CHARLOTTE — More than one hit-and-run crash occurs every minute on U.S. roads, according to new research from the AAA Foundation for Traffic Safety. These crashes resulted in 2,049 deaths in 2016 — the highest number on record and a 60 percent increase since 2009.

Last year in North Carolina, there were 56 recorded hit-and-runs, according to the NCDOT. South Carolina data was not available at press time.

With the number of hit-and-run crashes on the rise, AAA is calling for drivers to be alert on the road in order to avoid a deadly crash and always remain on the scene if a crash occurs.

AAA researchers examined common characteristics of hit-and-run crashes and found that:
• An average of 682,000 hit-and-run crashes occurred each year since 2006.
• Nearly 65 percent of people killed in hit-and-run crashes were pedestrians or bicyclists.
• Hit-and-run deaths in the U.S. have increased an average of 7.2 percent each year since 2009.
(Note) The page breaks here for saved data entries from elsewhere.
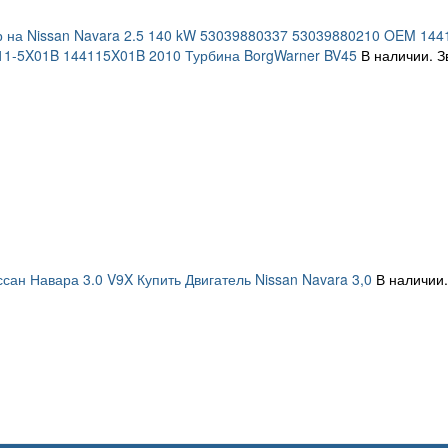
 на Nissan Navara 2.5 140 kW 53039880337 53039880210 OEM 14
11-5X01B 144115X01B 2010 Турбина BorgWarner BV45
В наличии. З
сан Навара 3.0 V9X Купить Двигатель Nissan Navara 3,0
В наличии.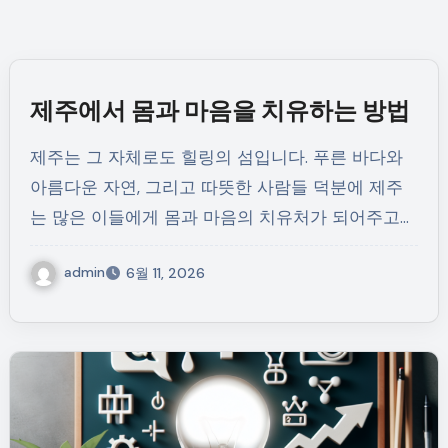
제주에서 몸과 마음을 치유하는 방법
제주는 그 자체로도 힐링의 섬입니다. 푸른 바다와
아름다운 자연, 그리고 따뜻한 사람들 덕분에 제주
는 많은 이들에게 몸과 마음의 치유처가 되어주고…
admin
6월 11, 2026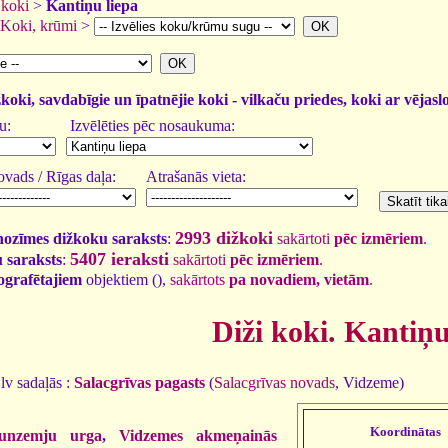
 koki
>
Kantiņu liepa
Koki, krūmi
>
žkoki, savdabīgie un īpatnējie koki - vilkaču priedes, koki ar vējasl
u:
Izvēlēties pēc nosaukuma:
vads / Rīgas daļa:
Atrašanās vieta:
2993 dižkoki
nozīmes dižkoku saraksts
:
sakārtoti
pēc izmēriem
.
5407 ieraksti
 saraksts
:
sakārtoti
pēc izmēriem
.
tografētajiem
objektiem (
),
sakārtots
pa novadiem, vietām
.
Diži koki. Kantiņu
lv sadaļās :
Salacgrīvas pagasts
(
Salacgrīvas novads
, Vidzeme)
Koordinātas
unzemju urga
,
Vidzemes akmeņainās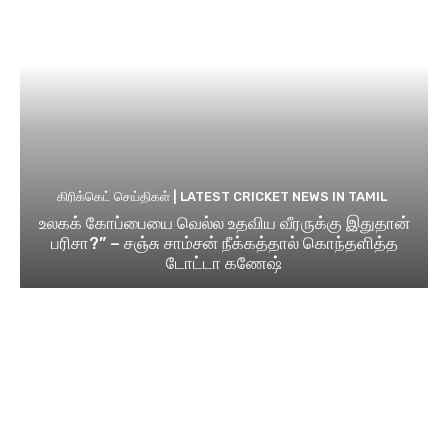
கிரிக்கெட் செய்திகள் | LATEST CRICKET NEWS IN TAMIL
உலகக் கோப்பையை வெல்ல உதவிய வீரருக்கு இதுதான்
பரிசா?” – சஞ்சு சாம்சன் நீக்கத்தால் கொந்தளித்த
டோட்டா கணேஷ்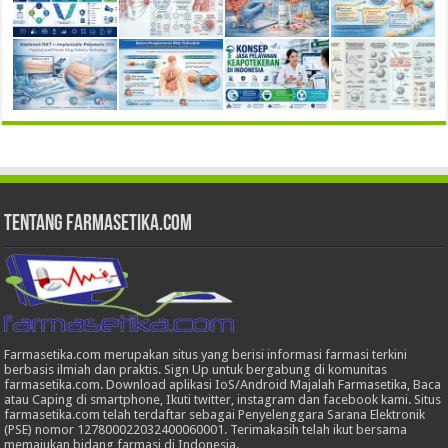
Tentang Farmasetika.com
Farmasetika.com merupakan situs yang berisi informasi farmasi terkini
berbasis ilmiah dan praktis. Sign Up untuk bergabung di komunitas
farmasetika.com. Download aplikasi IoS/Android Majalah Farmasetika, Baca
atau Caping di smartphone, Ikuti twitter, instagram dan facebook kami. Situs
farmasetika.com telah terdaftar sebagai Penyelenggara Sarana Elektronik
(PSE) nomor 127800022032400060001. Terimakasih telah ikut bersama
memajukan bidang farmasi di Indonesia.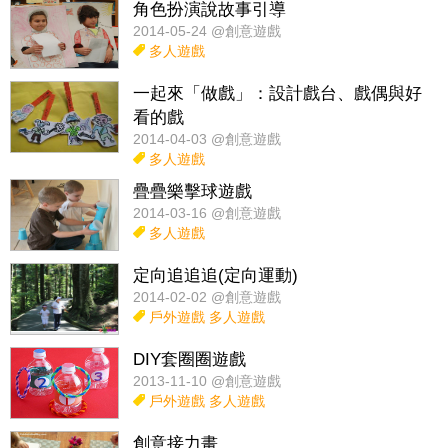
角色扮演說故事引導
2014-05-24 @創意遊戲
多人遊戲
一起來「做戲」：設計戲台、戲偶與好
看的戲
2014-04-03 @創意遊戲
多人遊戲
疊疊樂擊球遊戲
2014-03-16 @創意遊戲
多人遊戲
定向追追追(定向運動)
2014-02-02 @創意遊戲
戶外遊戲
多人遊戲
DIY套圈圈遊戲
2013-11-10 @創意遊戲
戶外遊戲
多人遊戲
創意接力畫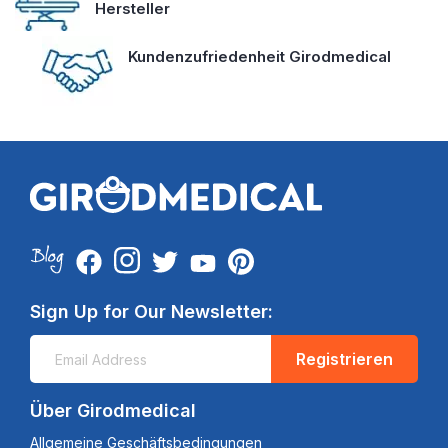
Hersteller
Kundenzufriedenheit Girodmedical
Sign Up for Our Newsletter:
Registrieren
Über Girodmedical
Allgemeine Geschäftsbedingungen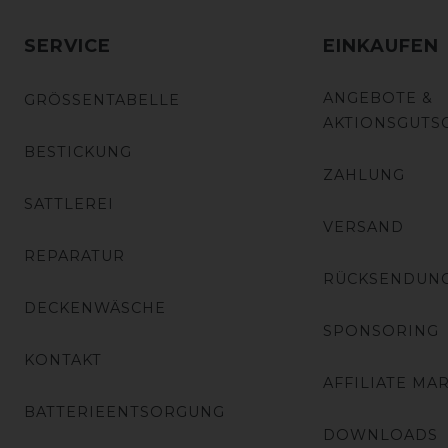
SERVICE
EINKAUFEN
ANGEBOTE &
GRÖSSENTABELLE
AKTIONSGUTS
BESTICKUNG
ZAHLUNG
SATTLEREI
VERSAND
REPARATUR
RÜCKSENDUN
DECKENWÄSCHE
SPONSORING
KONTAKT
AFFILIATE MA
BATTERIEENTSORGUNG
DOWNLOADS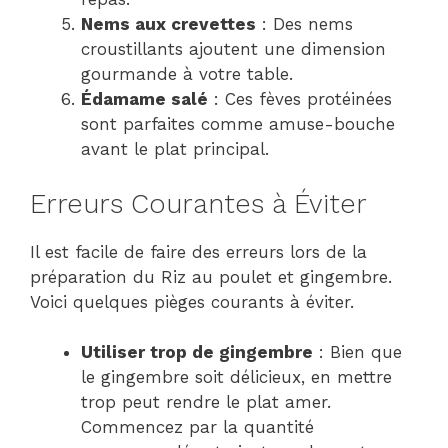
Nems aux crevettes
: Des nems
croustillants ajoutent une dimension
gourmande à votre table.
Édamame salé
: Ces fèves protéinées
sont parfaites comme amuse-bouche
avant le plat principal.
Erreurs Courantes à Éviter
Il est facile de faire des erreurs lors de la
préparation du Riz au poulet et gingembre.
Voici quelques pièges courants à éviter.
Utiliser trop de gingembre
: Bien que
le gingembre soit délicieux, en mettre
trop peut rendre le plat amer.
Commencez par la quantité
The report found that most victims of fatal hit-and-run crashes are pedestrians or bicyclists. Over the past 10 years, nearly 20 percent of all pedestrian deaths were caused by hit-and-run crashes, meanwhile just one percent of all driver fatalities in that same time period. To decrease the chances of being involved in a crash with a pedestrian or bicyclist, drivers should:

Be aware: Pedestrians may act unpredictably and can walk into the path of travel at any point.
Be cautious: Look out for small children and be alert to areas where there are likely to be more pedestrians. These include school zones, playgrounds, bus stops and intersections.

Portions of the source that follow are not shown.